Menukik ke Kedalaman Yoga
Yudhi Widdyantoro mengajar yoga untuk memupuk kebaikan. Yoga adalah hidupnya, komitmen hidup, semacam misi hidup. Dia dikenal luas, tetapi tidak menjadikan yoga sekadar sebagai mata pencarian, tetapi jauh melampaui itu.
Dia adalah sosok yang menukik pada kedalaman dan menjadikan yoga sebagai jalan hidup yang beresonansi pada kegiatan kemanusiaan.
Dengan kemampuan yang dimiliki, Yudhi, antara lain, berjuang terlibat dalam gerakan bersemangat pluralisme. Dia berkolaborasi dengan sejumlah pihak dan berbagai cara untuk memasukkan gagasan pluralisme melalui yoga.
Belum lama ini dia berkolaborasi dengan penari untuk Borobudur Writers and Cultural Festival, juga dengan Romo Sudri SJ untuk latihan meditasi tanpa obyek.
Resonansi dari nilai kebaikan yoga menuntunnya terlibat cukup dalam dengan gerakan kemanusiaan. Di berbagai peristiwa bencana, Yudhi berangkat untuk membantu korban dan melakukan yang dia bisa dengan biaya sendiri, seperti ketika berangkat menyambangi korban gempa Lombok atau longsor Banjarnegara untuk mengajar yoga bagi pemulihan korban bencana.
Merintis yoga gembira di Taman Suropati, Jakarta, gerakan ini telah menginspirasi tumbuhnya gerakan serupa di 22 tempat di Jabodetabek. Rasa welas asih mengantarnya mengajar yoga tanpa bayaran di beberapa lembaga pemasyarakatan, seperti penjara khusus anak di Salemba, Jakarta.
Yoga pun dibagikan untuk pemulihan orang dengan HIV/AIDS di Yayasan Pelita Ilmu atau anak-anak sakit dari keluarga tak mampu di Rumah Harapan, di samping mengajar di kampus-kampus.
Yoga, yang disebut ”seni hidup dari timur”, bagi Yudhi bukan sekadar olah tubuh.

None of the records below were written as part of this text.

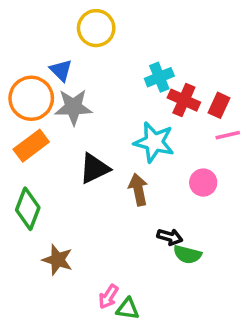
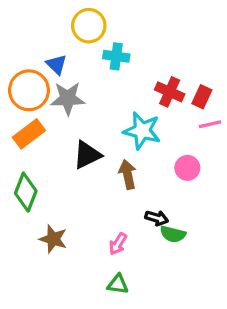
cyan cross: (159, 77) -> (116, 56), moved, turned 30
pink arrow: (108, 297) -> (118, 244), moved

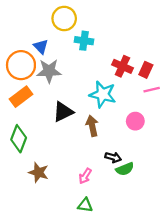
green semicircle: (173, 234) -> (125, 169), turned -36

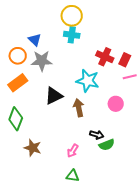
yellow circle: (64, 18) -> (72, 16), moved
orange circle: (21, 65) -> (18, 56), size x0.7

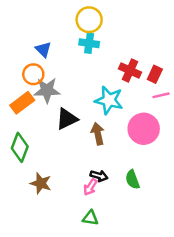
orange circle: (18, 56) -> (33, 74), moved
gray star: (42, 61) -> (47, 90), moved
pink circle: (116, 104) -> (144, 129), size x1.6
black arrow: (97, 135) -> (99, 176), moved
green semicircle: (107, 145) -> (132, 180), turned 91

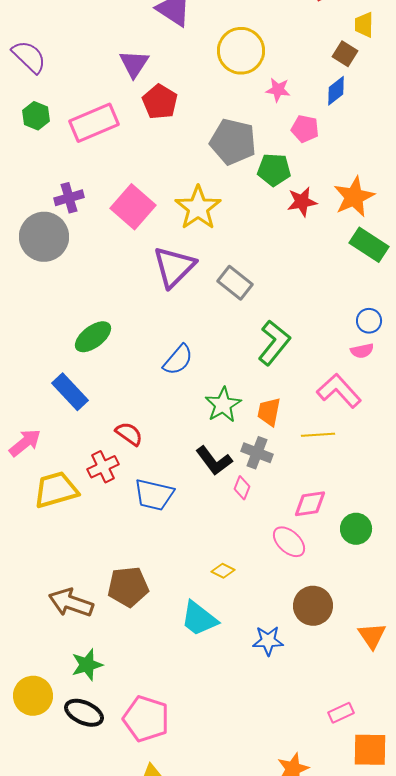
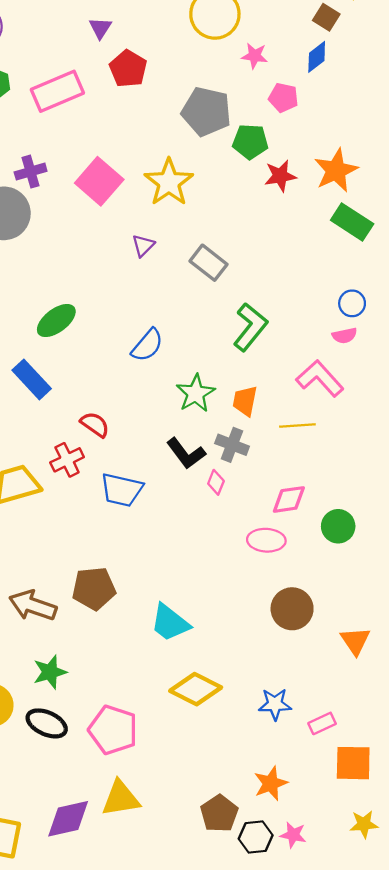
purple triangle: (134, 64) -> (100, 28), size x0.7
purple triangle: (174, 267) -> (143, 246), size x0.5
pink ellipse: (289, 542) -> (266, 540), turned -40
yellow diamond: (223, 571) -> (196, 689), moved, size x2.0
blue star: (268, 641) -> (275, 704), moved

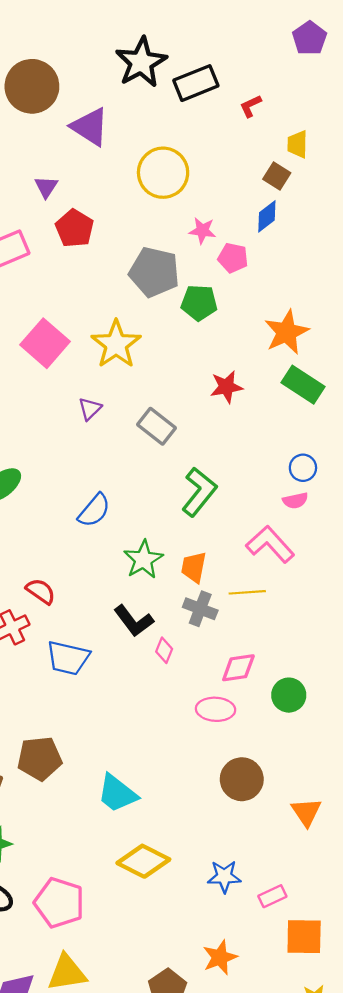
pink star: (255, 56) -> (202, 231), moved
red star: (280, 176) -> (226, 387), moved
gray cross: (232, 445) -> (200, 609), moved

Para ”pemuja” tubuh menjadi narsistik untuk meyakinkan bahwa dirinya ”cantik” menurut pandangan umum. Mereka ini adalah target pasar dari industri yoga.
Banyak guru yoga yang mereduksi yoga sebatas ”ritus perayaan tubuh”. Banyak dari mereka mengembangkan psikologi ketakutan kalau pose yoga salah atau keliru. Situasi ini tak jarang menciptakan konflik di dalam diri mereka yang belajar yoga karena tubuh mempunyai logikanya sendiri menurut hukum alam.
Jalan spiritualitas
Bagaimana Anda melihat praktik yoga yang seolah hanya menjadi ritus perayaan tubuh dan hanya peduli pada fisik semata? Seperti apa idealnya berlatih yoga?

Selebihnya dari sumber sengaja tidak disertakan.